Señaló uno de los dos asientos que había frente a su mesa de cristal y metal
cromado y esperó a que yo me sentara para acomodarse él en su silla Aeron. Con el cielo y
los rascacielos como telón de fondo, Mark parecía competente y enérgico. En realidad, sólo
era subdirector de cuentas y su oficina era un armario comparada con las que ocupaban los
directores y ejecutivos, pero la vista era inmejorable.

Se echó hacia atrás y sonrió.
—¿Ya estás instalada en tu nuevo apartamento?
Me sorprendió que se acordara de eso, pero también me agradó. Le había conocido
durante mi segunda entrevista y me gustó al instante.
—Prácticamente —respondí—. Aún me queda alguna que otra caja por abrir.
—Vienes de San Diego, ¿verdad? Bonita ciudad, pero muy diferente de Nueva
York. ¿Echas de menos las palmeras?
—Echo de menos el aire seco. Me está costando un poco acostumbrarme a la
humedad de aquí.
—Pues espera a que llegue el verano. —Sonrió—. Bueno... éste es tu primer día y
vas a ser mi ayudante primera, así que iremos organizándonos sobre la marcha. No estoy
acostumbrado a delegar, pero seguro que aprendo enseguida.
Me tranquilicé inmediatamente.
—Estoy deseando que deleguen en mí.
—Contar contigo supone un enorme paso adelante para mí, Eva. Quiero que
trabajes a gusto aquí. ¿Tomas café?
—El café es uno de los componentes más importantes de mi dieta.

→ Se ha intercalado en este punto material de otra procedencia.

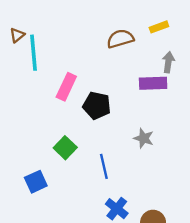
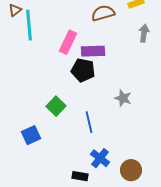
purple rectangle: (153, 83) -> (93, 51), moved
pink rectangle: (66, 87) -> (68, 42), moved

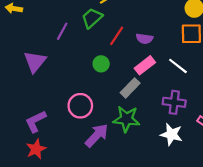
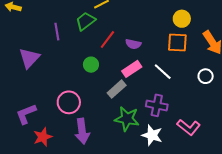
purple line: (62, 31) -> (57, 32), turned -42
green star: (126, 119) -> (127, 119), moved
purple arrow: (97, 135) -> (82, 131), turned 125
red star: (36, 149) -> (43, 137), moved

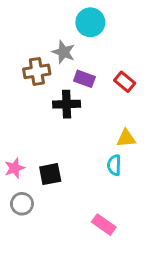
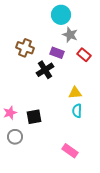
gray star: (64, 52) -> (70, 35), moved
brown cross: (37, 71) -> (25, 48), turned 30
black cross: (67, 104) -> (45, 70), turned -30
yellow triangle: (126, 138) -> (75, 93), moved

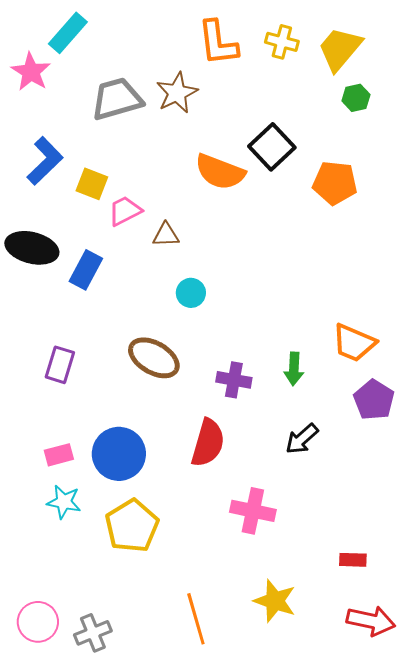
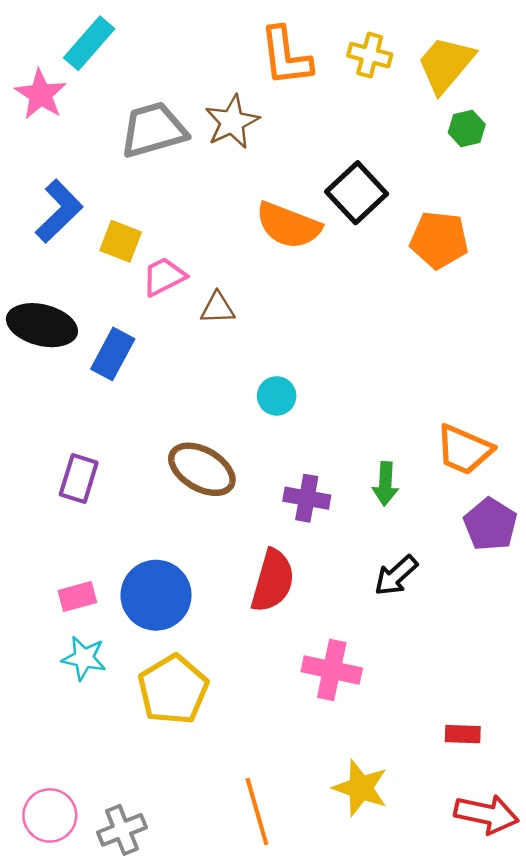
cyan circle: (191, 293) -> (277, 396), moved

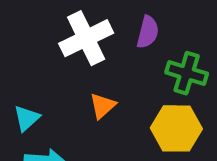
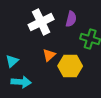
yellow hexagon: (176, 128) -> (70, 66), moved

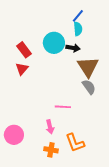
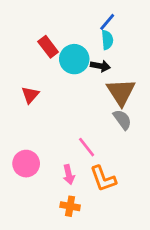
red rectangle: (24, 50) -> (48, 47), moved
pink line: (63, 107) -> (87, 147), turned 49
pink circle: (14, 135) -> (26, 164), moved
orange L-shape: (75, 143) -> (103, 179), moved

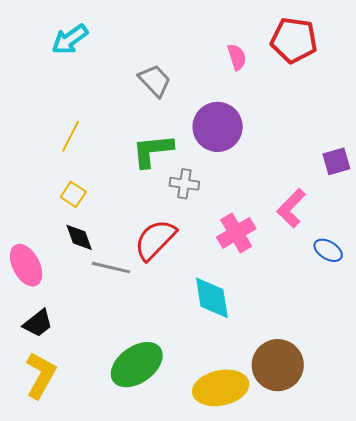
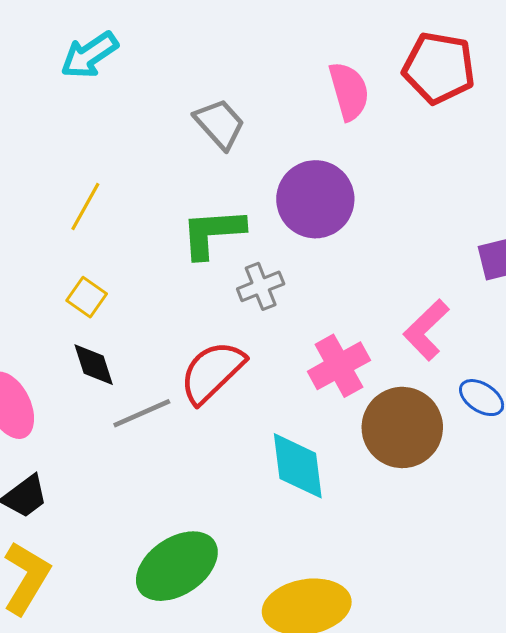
pink semicircle: (237, 57) -> (349, 91), size x1.4
gray cross: (184, 184) -> (261, 286), turned -32
gray line: (111, 268) -> (142, 413), turned -39
brown circle: (278, 365) -> (402, 427), moved

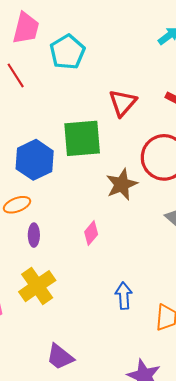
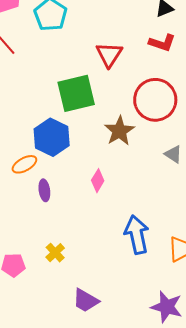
blue hexagon: (35, 160) -> (52, 137), moved
yellow cross: (37, 286) -> (55, 253), moved, size x0.6
blue arrow: (124, 296) -> (137, 235), size x1.5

—Ah, eres una ayudante de las que me gustan. —Sonrió de oreja a oreja—. No voy
a pedir que me traigas el café, pero no me importaría que me ayudaras a entender cómo
funciona la máquina de café que acaban de ponernos en la sala de descanso.

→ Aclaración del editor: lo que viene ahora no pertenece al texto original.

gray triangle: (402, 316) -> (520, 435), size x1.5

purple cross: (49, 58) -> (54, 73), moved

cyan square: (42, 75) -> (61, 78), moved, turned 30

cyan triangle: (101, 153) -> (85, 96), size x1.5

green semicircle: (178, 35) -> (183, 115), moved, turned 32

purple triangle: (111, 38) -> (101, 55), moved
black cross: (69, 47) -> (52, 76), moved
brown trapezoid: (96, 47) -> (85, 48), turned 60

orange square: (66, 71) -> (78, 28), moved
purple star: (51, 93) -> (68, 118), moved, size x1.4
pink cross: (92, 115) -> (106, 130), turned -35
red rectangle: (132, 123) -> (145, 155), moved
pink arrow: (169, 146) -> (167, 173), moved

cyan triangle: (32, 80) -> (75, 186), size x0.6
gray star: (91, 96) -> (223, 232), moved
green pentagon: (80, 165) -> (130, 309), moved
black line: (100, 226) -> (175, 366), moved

—Sí, claro —respondí, con una sonrisa.
—Lo que siento es que no tengo nada más para ti. —Se frotó la parte posterior del
cuello tímidamente—. ¿Qué te parece si te enseño el trabajo que tengo entre manos y
partimos de ahí?
El resto del día transcurrió en un abrir y cerrar de ojos. Mark se puso en contacto
con dos clientes y tuvo una larga reunión con el equipo de creativos para trabajar en varias
ideas para una universidad laboral. Era un proceso fascinante ver de primera mano cómo
los distintos departamentos se pasaban el testigo unos a otros para llevar a cabo una
campaña, desde la propuesta hasta su cumplimiento. Me habría quedado más tiempo para
familiarizarme con la distribución de las oficinas, pero mi teléfono sonó a las cinco menos
diez.
—Oficina de Mark Garrity. Eva Tramell al habla.

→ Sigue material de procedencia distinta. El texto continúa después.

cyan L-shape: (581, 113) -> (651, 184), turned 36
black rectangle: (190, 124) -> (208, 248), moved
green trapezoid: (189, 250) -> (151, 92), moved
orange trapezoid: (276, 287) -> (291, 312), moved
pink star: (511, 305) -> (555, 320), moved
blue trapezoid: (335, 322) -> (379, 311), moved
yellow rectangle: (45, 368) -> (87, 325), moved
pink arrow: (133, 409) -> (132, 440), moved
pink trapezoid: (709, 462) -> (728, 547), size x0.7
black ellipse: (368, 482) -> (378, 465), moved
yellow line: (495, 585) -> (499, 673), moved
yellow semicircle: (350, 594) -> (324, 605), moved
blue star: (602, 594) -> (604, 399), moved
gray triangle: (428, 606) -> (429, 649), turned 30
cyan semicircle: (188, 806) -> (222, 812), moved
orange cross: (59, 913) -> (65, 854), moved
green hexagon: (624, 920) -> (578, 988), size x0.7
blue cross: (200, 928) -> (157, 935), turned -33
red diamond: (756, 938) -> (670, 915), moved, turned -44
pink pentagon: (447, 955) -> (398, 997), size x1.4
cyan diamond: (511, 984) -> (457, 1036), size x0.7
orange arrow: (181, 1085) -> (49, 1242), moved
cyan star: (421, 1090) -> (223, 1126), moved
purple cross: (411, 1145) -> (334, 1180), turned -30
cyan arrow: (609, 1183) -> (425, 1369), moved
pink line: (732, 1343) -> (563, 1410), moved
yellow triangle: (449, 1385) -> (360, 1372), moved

—Ven a casa pitando para que podamos salir a tomar la copa que ayer decidiste
dejar para otro momento.
La fingida severidad de Cary me hizo sonreír.
—Vale, vale. Ya voy.
Apagué el ordenador y me largué. Cuando llegué a los ascensores, saqué el teléfono
móvil para mandar una nota rápida a Cary con un Estoy-de-camino. Un timbre me alertó de
qué cabina paraba en el piso en el que me encontraba y me desplacé hasta ponerme delante
de él, e inmediatamente centré la atención en darle al botón de enviar mensaje. Cuando se
abrieron las puertas, di un paso adelante. Levanté la vista para mirar por dónde iba y unos
ojos azules se cruzaron con los míos. Me quedé sin respiración.
El dios del sexo era el único ocupante.